* **INPUT MATERIAL**

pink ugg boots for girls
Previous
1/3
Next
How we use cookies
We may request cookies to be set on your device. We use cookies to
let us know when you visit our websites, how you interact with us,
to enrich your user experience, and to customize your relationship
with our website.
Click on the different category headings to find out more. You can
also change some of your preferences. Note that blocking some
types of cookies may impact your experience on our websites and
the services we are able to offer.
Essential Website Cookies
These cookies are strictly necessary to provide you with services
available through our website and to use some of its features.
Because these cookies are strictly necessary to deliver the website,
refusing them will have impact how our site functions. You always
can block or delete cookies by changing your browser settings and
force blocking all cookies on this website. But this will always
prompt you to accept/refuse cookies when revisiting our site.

==

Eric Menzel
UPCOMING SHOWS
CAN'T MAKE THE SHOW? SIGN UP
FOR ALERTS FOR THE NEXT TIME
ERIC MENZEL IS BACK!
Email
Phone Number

==

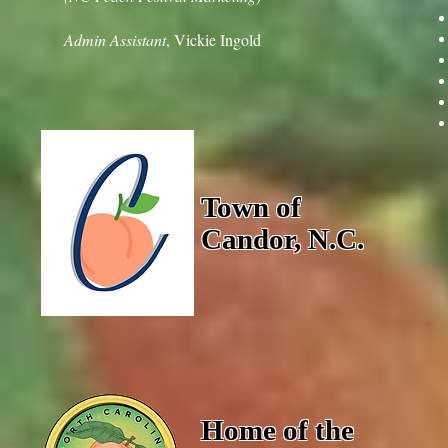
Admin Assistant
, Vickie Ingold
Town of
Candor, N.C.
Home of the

* **THE PROBLEM**
What is the number of lines in these entries that hold "your"? Reply with the figure alone.

* **OUTPUT OF THE TASK**
5